Una relación tangencial implica a Wakolda con XXY y El niño pez, los dos films anteriores de Puenzo. En los tres la realizadora expone una búsqueda de identidades que generalmente van más allá de las aceptadas socialmente; una búsqueda de intersticios por donde puedan cuestionarse los moldes con que las convenciones sociales intentan tranquilizar las buenas conciencias y, desde ya, poner de relieve que el mal, en su acepción de banalidad, no reside en lo diferente sino en aquello cuya apariencia goza de correción y buenos modales.

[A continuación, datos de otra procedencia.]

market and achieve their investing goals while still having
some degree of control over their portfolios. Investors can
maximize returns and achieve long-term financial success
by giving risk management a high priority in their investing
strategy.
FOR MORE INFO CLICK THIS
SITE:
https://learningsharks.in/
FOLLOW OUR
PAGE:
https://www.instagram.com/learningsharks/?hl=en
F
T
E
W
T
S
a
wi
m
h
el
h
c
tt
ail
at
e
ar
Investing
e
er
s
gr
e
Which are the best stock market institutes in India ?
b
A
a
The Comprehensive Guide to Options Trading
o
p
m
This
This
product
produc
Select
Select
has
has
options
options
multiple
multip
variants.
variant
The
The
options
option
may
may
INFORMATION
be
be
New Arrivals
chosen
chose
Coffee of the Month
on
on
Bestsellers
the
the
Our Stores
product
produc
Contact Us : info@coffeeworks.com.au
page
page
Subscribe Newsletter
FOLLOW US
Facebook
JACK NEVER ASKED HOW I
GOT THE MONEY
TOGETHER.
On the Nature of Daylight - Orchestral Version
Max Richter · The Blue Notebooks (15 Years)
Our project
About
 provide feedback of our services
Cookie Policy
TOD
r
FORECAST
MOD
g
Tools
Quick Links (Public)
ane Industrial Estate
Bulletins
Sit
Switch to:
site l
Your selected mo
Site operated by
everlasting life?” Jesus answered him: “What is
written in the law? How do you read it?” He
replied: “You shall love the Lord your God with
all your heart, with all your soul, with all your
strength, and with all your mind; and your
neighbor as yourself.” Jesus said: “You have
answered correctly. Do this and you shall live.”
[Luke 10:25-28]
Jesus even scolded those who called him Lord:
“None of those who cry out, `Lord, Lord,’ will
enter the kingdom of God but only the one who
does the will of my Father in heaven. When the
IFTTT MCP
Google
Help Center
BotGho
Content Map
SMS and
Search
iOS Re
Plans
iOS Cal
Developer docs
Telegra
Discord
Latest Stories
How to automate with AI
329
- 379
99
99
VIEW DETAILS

La carga historiográfica que Puenzo pone al servicio de Wakolda está reflejada con una avidez que le hace subrayar con demasía ciertos rasgos: Bariloche es en ese momento poco menos que un bastión nazi que opera como una red de resguardo para los prófugos del régimen –con confecciones de pasaportes e hidroaviones para huidas incluidos–; los niños de la escuela alemana donde concurrió Eva y adonde van sus hijos ahora, sostiene la ideología y la trasmite ritualmente a sus alumnos; la misma inocencia de Eva que cree en la aplicación hormonal que el médico alemán sugiere para el crecimiento de su hija mientras muestra fotos a sus hijos de cuando era niña y ondeaba el pabellón nazi sobre una formación escolar en la que participaba; las escenas sobre la actividad como fabricante de muñecas del padre de familia, con un marcado acento sobre el ascendiente de la belleza y la exactitud sobre cada parte de los cuerpos artificiales.
Se sabe, lo siniestro apabulla más cuando funciona por escisión, cuando sólo se lo sugiere y se evita toda referencia directa –como atenuación de este aspecto, valga el contexto temporal de los años sesenta, donde probablemente no se supiera lo suficiente de esos circuitos de protección a los criminales nazis; y la revelación de la caza de (el criminal de guerra) Eichmann en Buenos Aires por un comando del Mossad israelí, que los personajes de Wakolda ven por televisión–, y se permite una participación más expresa del espectador, para que su imaginación rastree otra serie de posibilidades dramáticas y otros verosímiles.